Stored data entries:

◆ ◆ ◆ ◆

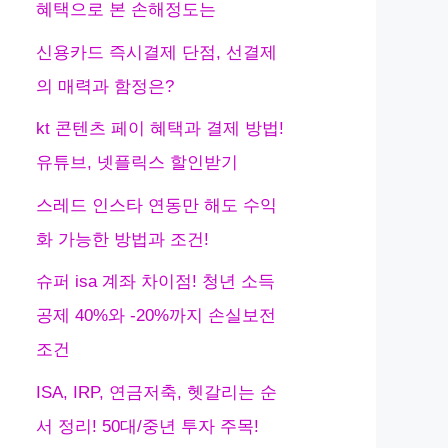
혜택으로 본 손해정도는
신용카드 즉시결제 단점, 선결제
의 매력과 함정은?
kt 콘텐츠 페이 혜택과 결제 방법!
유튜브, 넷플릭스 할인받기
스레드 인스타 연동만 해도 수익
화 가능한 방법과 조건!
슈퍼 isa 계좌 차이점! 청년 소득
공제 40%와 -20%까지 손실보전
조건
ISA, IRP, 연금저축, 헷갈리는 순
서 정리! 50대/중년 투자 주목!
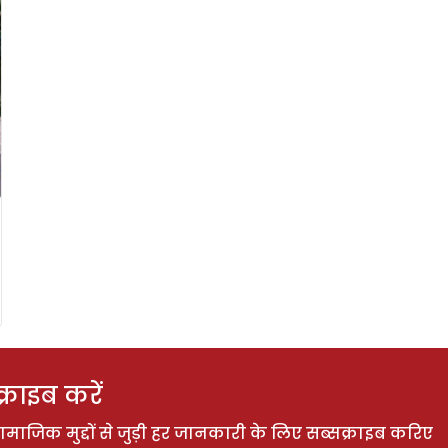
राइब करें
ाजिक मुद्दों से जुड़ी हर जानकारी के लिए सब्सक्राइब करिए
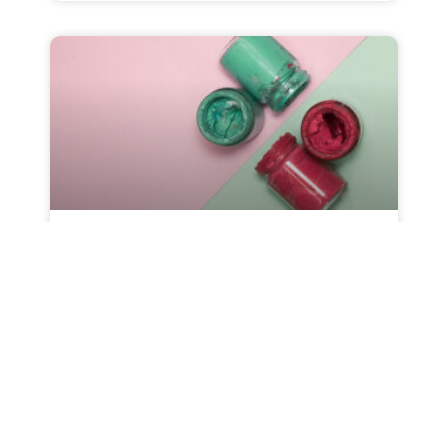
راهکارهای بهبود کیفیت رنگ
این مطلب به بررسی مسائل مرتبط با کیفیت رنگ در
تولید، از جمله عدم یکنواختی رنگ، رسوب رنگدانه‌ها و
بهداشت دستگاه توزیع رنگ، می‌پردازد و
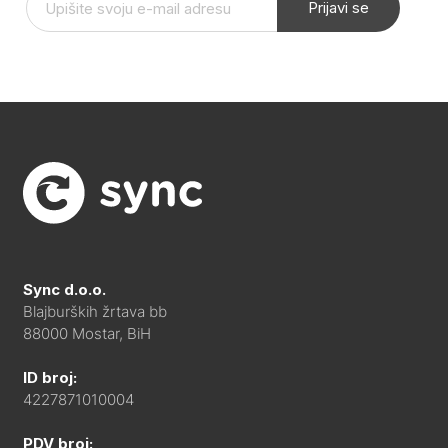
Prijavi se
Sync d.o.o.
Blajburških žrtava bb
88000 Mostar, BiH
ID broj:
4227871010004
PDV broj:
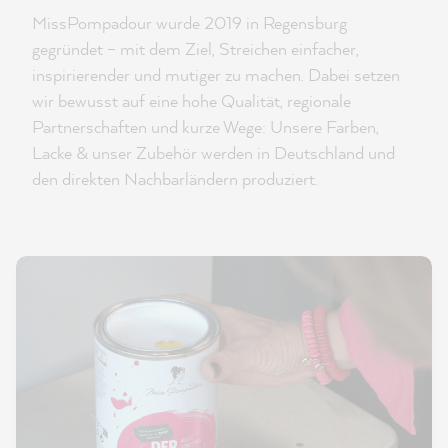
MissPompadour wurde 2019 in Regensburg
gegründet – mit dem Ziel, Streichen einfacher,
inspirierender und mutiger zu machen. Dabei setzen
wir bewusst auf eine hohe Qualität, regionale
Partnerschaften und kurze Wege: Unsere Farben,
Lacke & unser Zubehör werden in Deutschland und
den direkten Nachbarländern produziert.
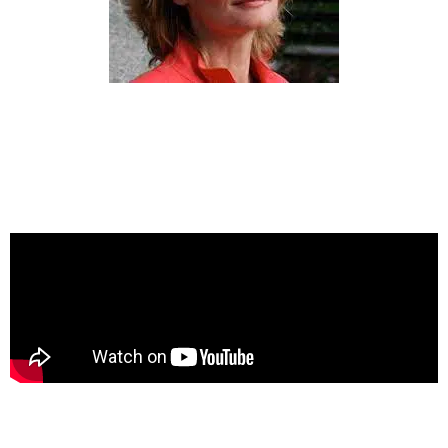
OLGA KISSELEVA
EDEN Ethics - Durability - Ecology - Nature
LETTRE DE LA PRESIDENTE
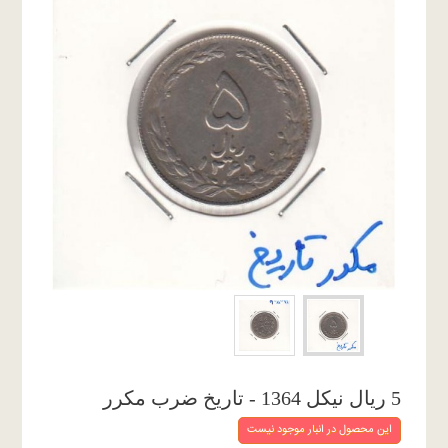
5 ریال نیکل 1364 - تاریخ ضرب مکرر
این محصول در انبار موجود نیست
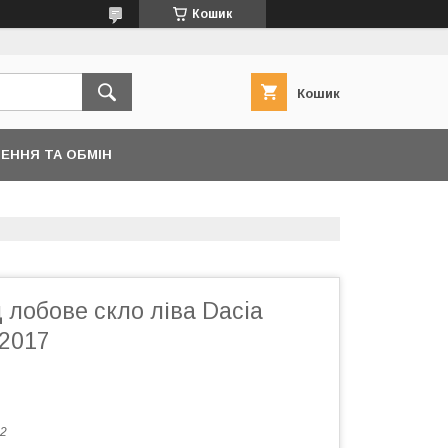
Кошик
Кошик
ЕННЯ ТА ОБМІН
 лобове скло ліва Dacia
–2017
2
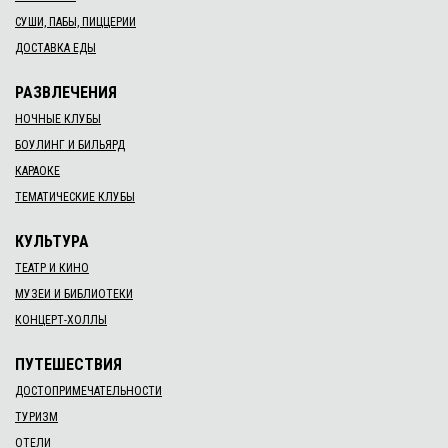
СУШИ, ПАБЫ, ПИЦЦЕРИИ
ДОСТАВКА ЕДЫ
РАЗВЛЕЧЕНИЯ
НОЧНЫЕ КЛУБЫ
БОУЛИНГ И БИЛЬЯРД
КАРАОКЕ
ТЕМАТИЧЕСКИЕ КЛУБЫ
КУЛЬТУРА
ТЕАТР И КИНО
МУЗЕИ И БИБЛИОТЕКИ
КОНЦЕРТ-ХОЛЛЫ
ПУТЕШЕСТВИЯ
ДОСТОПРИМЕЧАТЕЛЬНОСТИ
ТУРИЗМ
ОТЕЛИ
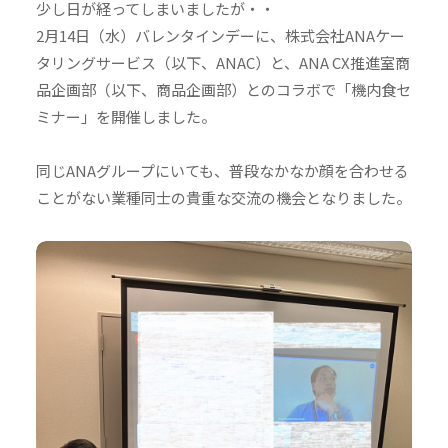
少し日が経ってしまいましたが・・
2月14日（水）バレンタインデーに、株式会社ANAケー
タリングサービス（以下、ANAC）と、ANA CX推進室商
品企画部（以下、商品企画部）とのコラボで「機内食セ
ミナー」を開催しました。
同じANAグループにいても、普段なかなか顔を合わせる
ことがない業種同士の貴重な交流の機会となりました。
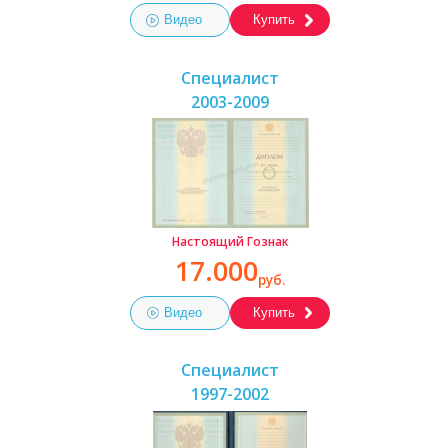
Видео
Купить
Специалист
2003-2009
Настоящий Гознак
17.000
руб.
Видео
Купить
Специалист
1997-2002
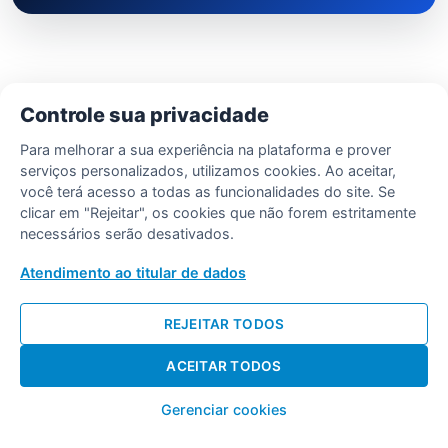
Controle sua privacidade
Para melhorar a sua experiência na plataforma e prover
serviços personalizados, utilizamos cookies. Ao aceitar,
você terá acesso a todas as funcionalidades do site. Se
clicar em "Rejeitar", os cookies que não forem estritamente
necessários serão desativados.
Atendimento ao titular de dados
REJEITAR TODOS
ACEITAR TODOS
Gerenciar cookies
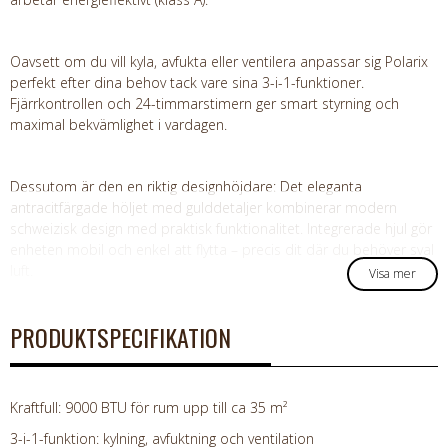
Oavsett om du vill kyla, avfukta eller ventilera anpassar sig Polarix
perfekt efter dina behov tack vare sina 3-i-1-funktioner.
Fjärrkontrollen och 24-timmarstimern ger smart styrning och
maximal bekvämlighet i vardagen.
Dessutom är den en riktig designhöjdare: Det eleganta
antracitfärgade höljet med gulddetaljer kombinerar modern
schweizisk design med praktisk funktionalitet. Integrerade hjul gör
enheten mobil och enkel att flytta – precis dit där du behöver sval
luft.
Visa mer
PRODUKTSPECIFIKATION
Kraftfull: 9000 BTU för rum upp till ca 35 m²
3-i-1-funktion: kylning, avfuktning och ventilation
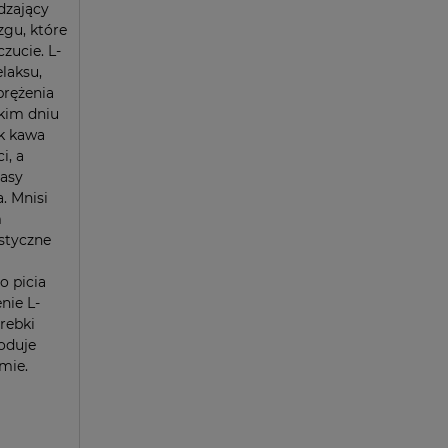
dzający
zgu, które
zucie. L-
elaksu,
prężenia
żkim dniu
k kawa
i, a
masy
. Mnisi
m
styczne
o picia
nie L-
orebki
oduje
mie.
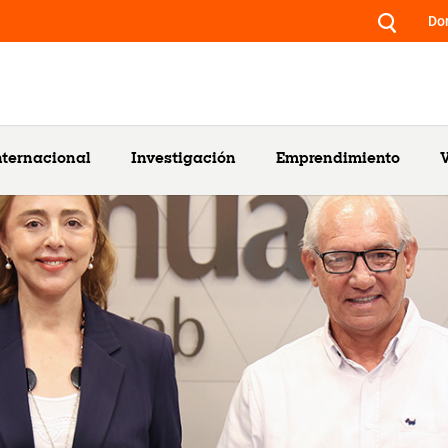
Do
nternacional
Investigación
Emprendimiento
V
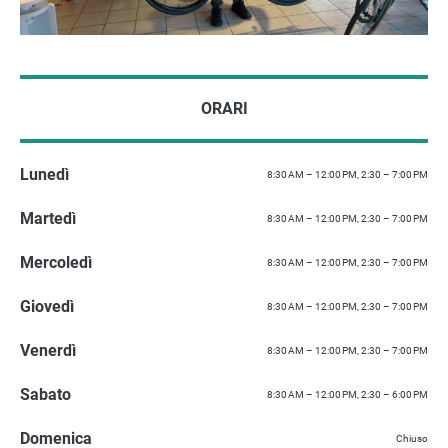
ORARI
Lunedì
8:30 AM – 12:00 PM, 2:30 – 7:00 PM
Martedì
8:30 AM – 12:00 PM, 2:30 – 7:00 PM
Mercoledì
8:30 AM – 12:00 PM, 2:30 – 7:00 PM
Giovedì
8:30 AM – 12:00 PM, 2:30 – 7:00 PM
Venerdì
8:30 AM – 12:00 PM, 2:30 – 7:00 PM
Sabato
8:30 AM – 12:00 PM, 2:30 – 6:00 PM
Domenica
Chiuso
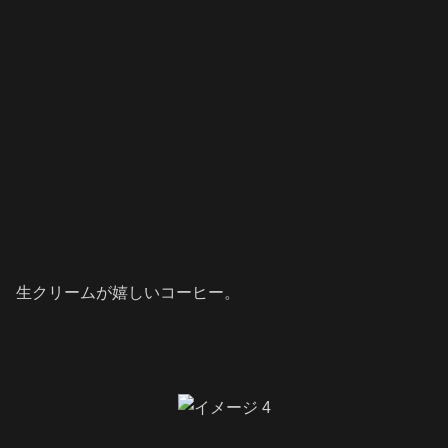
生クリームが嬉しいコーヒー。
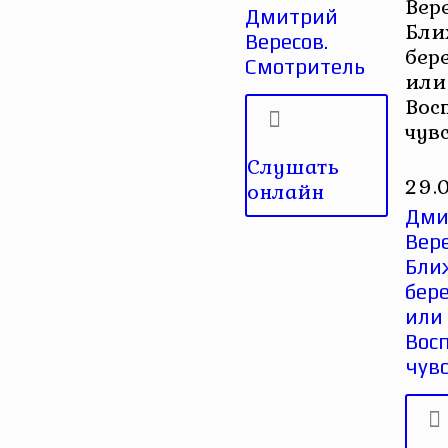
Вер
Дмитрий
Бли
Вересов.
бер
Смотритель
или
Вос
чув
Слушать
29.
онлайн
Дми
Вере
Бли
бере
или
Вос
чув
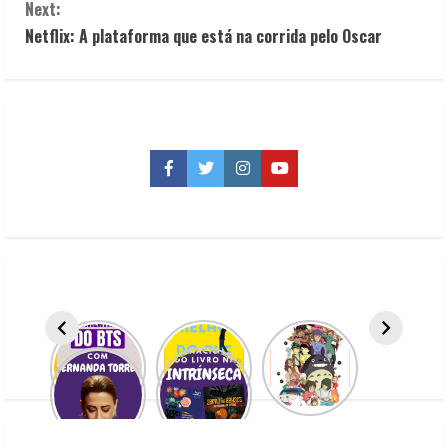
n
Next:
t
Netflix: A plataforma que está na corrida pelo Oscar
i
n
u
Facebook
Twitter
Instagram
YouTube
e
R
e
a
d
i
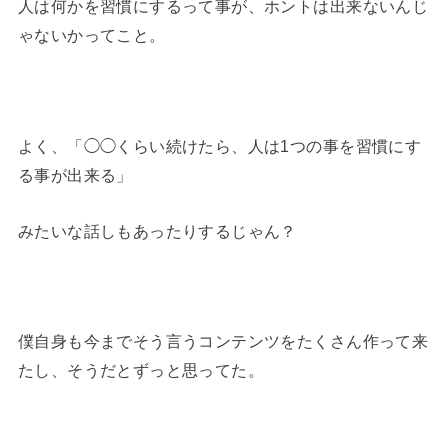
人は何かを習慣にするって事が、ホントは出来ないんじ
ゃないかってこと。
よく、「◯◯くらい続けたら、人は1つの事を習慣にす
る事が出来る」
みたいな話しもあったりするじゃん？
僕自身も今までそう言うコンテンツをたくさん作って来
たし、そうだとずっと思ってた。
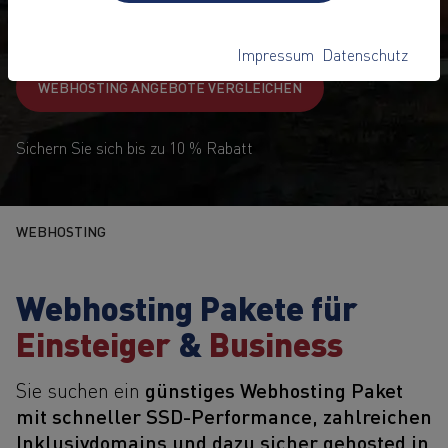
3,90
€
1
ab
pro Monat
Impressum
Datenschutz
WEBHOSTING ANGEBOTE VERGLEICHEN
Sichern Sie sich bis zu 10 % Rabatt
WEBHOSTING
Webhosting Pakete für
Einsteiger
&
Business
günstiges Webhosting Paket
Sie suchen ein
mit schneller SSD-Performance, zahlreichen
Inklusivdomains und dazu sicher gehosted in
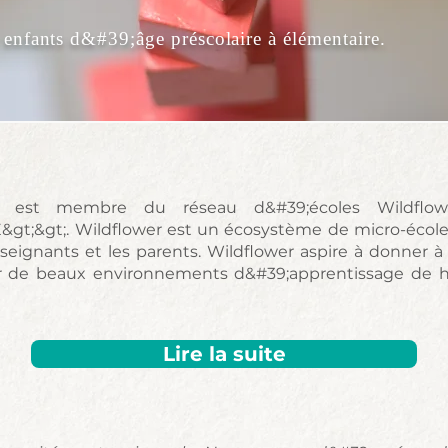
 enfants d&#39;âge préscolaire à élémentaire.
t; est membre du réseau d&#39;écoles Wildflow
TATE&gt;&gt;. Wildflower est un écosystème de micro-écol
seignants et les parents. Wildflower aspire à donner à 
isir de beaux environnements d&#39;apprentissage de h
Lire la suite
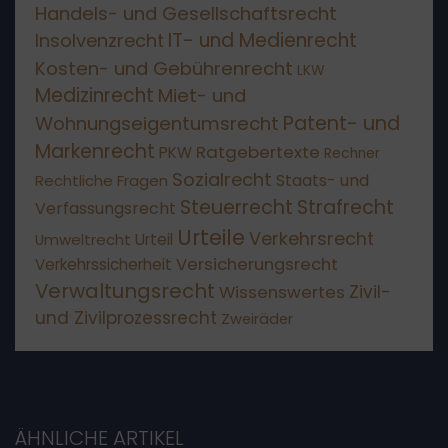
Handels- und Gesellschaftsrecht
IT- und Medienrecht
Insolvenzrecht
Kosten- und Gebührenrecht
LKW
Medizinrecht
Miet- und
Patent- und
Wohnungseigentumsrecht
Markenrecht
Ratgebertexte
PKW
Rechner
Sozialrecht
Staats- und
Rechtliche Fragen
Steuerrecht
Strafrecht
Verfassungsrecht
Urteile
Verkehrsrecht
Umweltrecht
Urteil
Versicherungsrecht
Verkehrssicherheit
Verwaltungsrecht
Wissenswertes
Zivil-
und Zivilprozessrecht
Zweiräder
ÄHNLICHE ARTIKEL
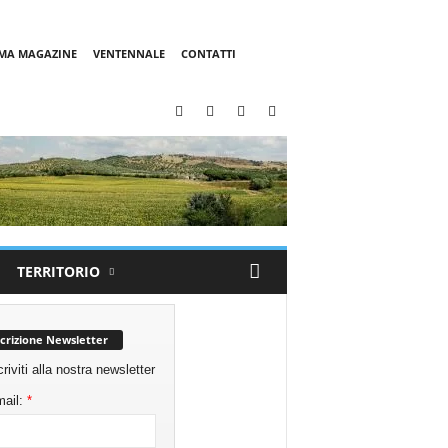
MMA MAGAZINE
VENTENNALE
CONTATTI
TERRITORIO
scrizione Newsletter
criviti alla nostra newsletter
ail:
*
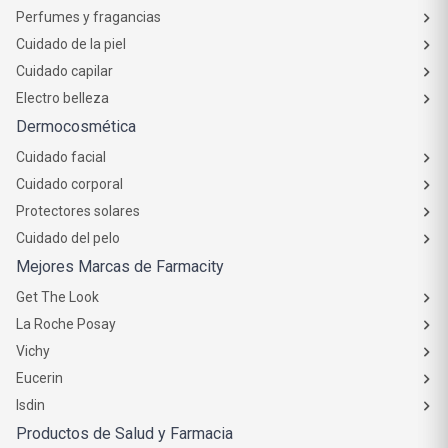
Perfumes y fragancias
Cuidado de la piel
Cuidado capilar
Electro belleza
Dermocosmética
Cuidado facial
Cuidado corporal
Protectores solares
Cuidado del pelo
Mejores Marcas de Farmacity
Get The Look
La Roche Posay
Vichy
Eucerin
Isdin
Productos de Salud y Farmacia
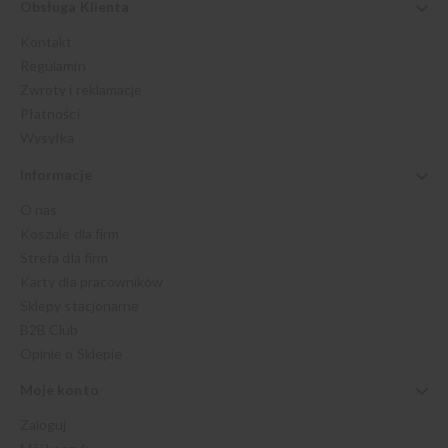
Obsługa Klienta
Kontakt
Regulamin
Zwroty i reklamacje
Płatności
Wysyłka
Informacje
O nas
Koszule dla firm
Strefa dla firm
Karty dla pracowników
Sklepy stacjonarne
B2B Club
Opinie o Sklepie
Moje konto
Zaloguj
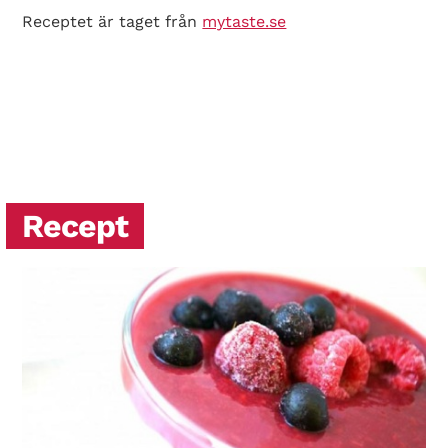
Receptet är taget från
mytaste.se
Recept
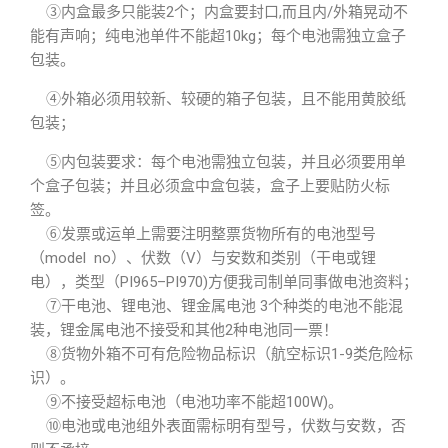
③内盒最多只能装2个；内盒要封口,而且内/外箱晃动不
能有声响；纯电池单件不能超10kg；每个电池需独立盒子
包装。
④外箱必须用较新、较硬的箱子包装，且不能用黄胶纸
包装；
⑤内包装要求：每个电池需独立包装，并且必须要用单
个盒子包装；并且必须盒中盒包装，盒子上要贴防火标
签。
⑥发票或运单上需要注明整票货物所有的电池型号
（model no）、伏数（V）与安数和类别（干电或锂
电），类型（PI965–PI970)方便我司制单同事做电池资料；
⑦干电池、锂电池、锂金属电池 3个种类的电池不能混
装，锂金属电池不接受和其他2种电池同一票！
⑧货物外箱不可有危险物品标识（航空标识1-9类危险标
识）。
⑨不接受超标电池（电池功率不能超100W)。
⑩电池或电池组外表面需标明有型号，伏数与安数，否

◆ ◆ ◆ ◆

Your assignment — Take the lines from the start of the entries through the line containing "88000 Mostar, BiH" and set them down exactly, leaving out every picture.

Solved problem —
혜택으로 본 손해정도는
신용카드 즉시결제 단점, 선결제
의 매력과 함정은?
kt 콘텐츠 페이 혜택과 결제 방법!
유튜브, 넷플릭스 할인받기
스레드 인스타 연동만 해도 수익
화 가능한 방법과 조건!
슈퍼 isa 계좌 차이점! 청년 소득
공제 40%와 -20%까지 손실보전
조건
ISA, IRP, 연금저축, 헷갈리는 순
서 정리! 50대/중년 투자 주목!
राइब करें
ाजिक मुद्दों से जुड़ी हर जानकारी के लिए सब्सक्राइब करिए
راهکارهای بهبود کیفیت رنگ
این مطلب به بررسی مسائل مرتبط با کیفیت رنگ در
تولید، از جمله عدم یکنواختی رنگ، رسوب رنگدانه‌ها و
بهداشت دستگاه توزیع رنگ، می‌پردازد و
Prijavi se
Sync d.o.o.
Blajburških žrtava bb
88000 Mostar, BiH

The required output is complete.